Google held an Asia Pacific event this week to discuss on updates with its machine learning capabilities and the open sourcing of the Tensorflow platform that its engineers used, but at one of the mini demonstrations to show off what machine learning can do in real life, Google took the opportunity to also display its new Nexus devices, namely the Nexus 6P and Nexus 5X.
We will be covering the Nexus 5X soon, but let’s focus on the flagship Nexus smartphone: make no mistake, Google and Huawei made zero compromises with the Nexus 6P – and it leaves an arresting first impression. It may look bulky in pictures, but when seen in real life the Nexus 6P is actually not that much larger than a Samsung Galaxy Note 5.
The Nexus 6P on display was the Black version (though it really is a dark grey tone than black), while one of the Google staff at the demo area was using his own Silver Nexus 6P. In all honesty, the Silver variant is without a doubt one of the best-looking metal-clad smartphones released in recent times – there’s a sense of class in the way the alloy reflects light, while the contrast with the black camera strip at the top gives it a uniqueness that most phones today lack (just don’t tell that to ZTE).
As the flagship Android smartphone developed with Google, it is only fitting that the Nexus 6P packs the very best hardware available. The Nexus 6P sports a 5.7-inch 2K AMOLED display, a Qualcomm Snapdragon 810 processor paired with 3GB of RAM, up to 128GB of internal storage, a 3,450mAh battery, a 12.3MP rear Sony camera and an 8MP front-facing camera, a USB Type-C port (with support for fast charging), and of course, Android 6.0 Marshmallow out of the box.
Of course, those who prefer a more understated colour won’t feel out of place with the Black version. The Nexus letters at the back are visible only in certain angles, and the Huawei branding at the bottom is even harder to see from a distance.

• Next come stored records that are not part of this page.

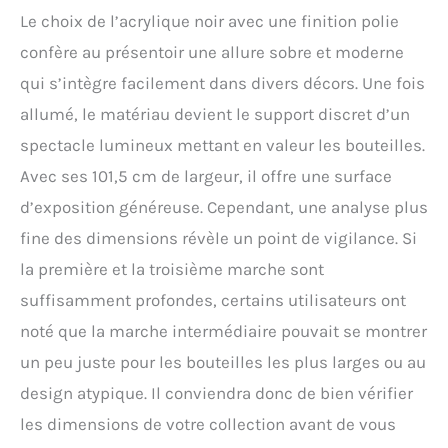
être alimentées par un
Le choix de l’acrylique noir avec une finition polie
adaptateur secteur 110-
240 V et un ordinateur
confère au présentoir une allure sobre et moderne
portable/une banque
qui s’intègre facilement dans divers décors. Une fois
d'alimentation. Laissez
la fête continuer ! Grâce
allumé, le matériau devient le support discret d’un
à deux méthodes
spectacle lumineux mettant en valeur les bouteilles.
d'alimentation, notre
produit peut satisfaire
Avec ses 101,5 cm de largeur, il offre une surface
aux activités intérieures
d’exposition généreuse. Cependant, une analyse plus
et extérieures. Chargez,
faites la fête et profitez
fine des dimensions révèle un point de vigilance. Si
jusqu'au lever du soleil.
la première et la troisième marche sont
Étagère de bar en
acrylique translucide : le
suffisamment profondes, certains utilisateurs ont
matériau acrylique a été
noté que la marche intermédiaire pouvait se montrer
adopté par notre
présentoir à bouteilles
un peu juste pour les bouteilles les plus larges ou au
pour présenter des
design atypique. Il conviendra donc de bien vérifier
couleurs vives et une
capacité accrue. De plus,
les dimensions de votre collection avant de vous
la surface polie est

The metal construction makes the entire phone feel really good in the hands; there’s a heftness to it that is very well balanced – it’s not too heavy nor is it too light, while the oh so subtle curve at the back ensures it is comfortable to hold. In fact, it is quite similar to Huawei’s own metal-clad Mate S flagship smartphone the Chinese company announced a few months ago.
Huawei’s expertise does not end there. At the back, a round fingerprint sensor is located just above the Nexus logo, and it uses the same sensor found on the Mate S – and that’s awesome, because that is one one the fastest around. Simply tap on the sensor with a registered finger, and the 6P unlocks in less than a blink of an eye.
That is where things look vastly different from the Mate S. The Nexus 6P is of course running on Android 6.0 Marshmallow, and while the UI may look largely similar as previous Android versions, most of Marshmallow’s new features are just a tap away or already working in the background.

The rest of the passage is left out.